In the midst of “improvising all the bits” of their plan to stop Hydra, as Yo-Yo hilariously points out, Fitz discovers a radio signal that’s soon followed by their old cyborg enemy Ivanov. Once again, “The Honeymoon” continues this season’s tradition of bringing old stories back to further the latest plot. Both factions converge on the weapon at once, each with different agendas, and there’s no telling who will come out winning. To raise the stakes further, Yo-Yo admits that her future self told her to let Coulson die just as the trio are interrupted by robots. It seems that Yo-Yo’s powers are hindered by her arms which cause her excruciating pain, meaning Fitzsimmons’ battle the mechs together instead. The ensuing fight is intense and thrilling, and it seems that protecting England from evil robots really is the perfect honeymoon for them. This leaves Yo-Yo to battle Ivanov on her own, but she easily gets one of the most badass moments of the night when she throws him through a glass window and takes down the mechs he controlled by stopping his actual tech.

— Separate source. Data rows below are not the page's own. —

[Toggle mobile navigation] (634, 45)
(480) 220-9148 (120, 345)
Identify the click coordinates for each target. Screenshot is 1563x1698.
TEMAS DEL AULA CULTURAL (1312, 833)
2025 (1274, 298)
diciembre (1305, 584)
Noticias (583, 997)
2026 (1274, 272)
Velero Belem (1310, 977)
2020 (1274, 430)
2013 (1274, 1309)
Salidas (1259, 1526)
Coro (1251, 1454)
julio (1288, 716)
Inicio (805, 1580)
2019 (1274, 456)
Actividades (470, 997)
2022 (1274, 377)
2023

Since things can’t stay happy for long, Ruby and Strucker intercept Fitzsimmons just as their fight against the mechs comes to its unnatural end. Ruby’s deadly blades make their reappearance when she threatens to kill Jemma if Fitz doesn’t fix the machine to use the Gravitonium again. “The Honeymoon” ends on the terrifying possibility that the newlywed couple will have to sacrifice their own happiness to save the world or else sacrifice the world to save each other – if they even believe time can be changed in the first place.
All in all, Agents of S.H.I.E.L.D. wanted to make sure audiences knew the honeymoon period was over and things were only going to get harder from here on out.